Development professionals and policymakers have tried many a scheme to address these issues. One idea that has found resonance in recent times is Farmer Producer Organisations or FPOs. Simply put, it represents the power of aggregation, from many small farmers coming together and forming an organisation that would collectively purchase inputs required by them and/or sell their produce. Initially, only small informal groups of 20-25 farmer-members are formed. Such farmer interest groups or FIGs are, then, aggregated into FPOs, supposedly of the requisite size for tapping input and produce markets. The FPOs, in turn, can remain informal groups or be registered societies, cooperatives, trusts and companies.
That’s where the problems start.
A committee under noted economist Y K Alagh had suggested amending the Companies Act of 1956 to allow formation of farmer producer companies (FPCs), which combine the ideals of cooperatives with the more business-friendly regulatory framework of company law. The recommendation was accepted and many development professionals, too, felt it was a good idea to register farmers’ collectives as FPCs. But remember, we thought of collectives mainly as an instrument for improving the lives of small farmers. And here, we were subjecting them to the rigours of company regulations that they were ill-equipped to handle and having to pay consultants for filing returns.

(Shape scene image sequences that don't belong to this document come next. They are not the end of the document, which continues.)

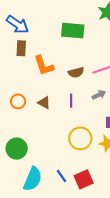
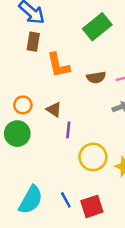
green rectangle: (73, 31) -> (97, 27), turned -50
purple line: (71, 101) -> (68, 130), moved
green circle: (17, 149) -> (17, 134), moved

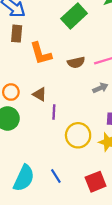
red square: (92, 206) -> (96, 182), moved

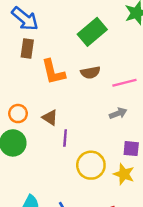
brown semicircle: (76, 62) -> (90, 72), moved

It raises the question: What is the hurry to incorporate farmer collectives as companies? Why not let them stay as informal FIGs till they are really ready to get into business? Right now, there’s probably an incentive for NGOs to assemble farmers, form them into FIGs and immediately register as FPOs, since the latter are eligible to receive a matching equity grant of up to Rs 15 lakh from the Small Farmers’ Agribusiness Consortium under the Union Agriculture Ministry.
Second, small farmers mostly produce paddy, millets, wheat, pulses, vegetables and other staples, with very few into boutique products such as chia seeds. Even if FPOs/FPCs are formed, are there enough margins in the business of just aggregating staples? Would these leave farmers vastly better-off than earlier, when they were individual sellers in the market? We need to, therefore, address issues relating to when and where to start an FPO, apart from the right product/product mix — whether plain milled rice or the whole value chain from rice bran to single polish, double polish, puffed and beaten rice — and a viable business plan. That calls for strategic thinking and going beyond short-term “infatuation” or “romance” when it comes to helping farmers.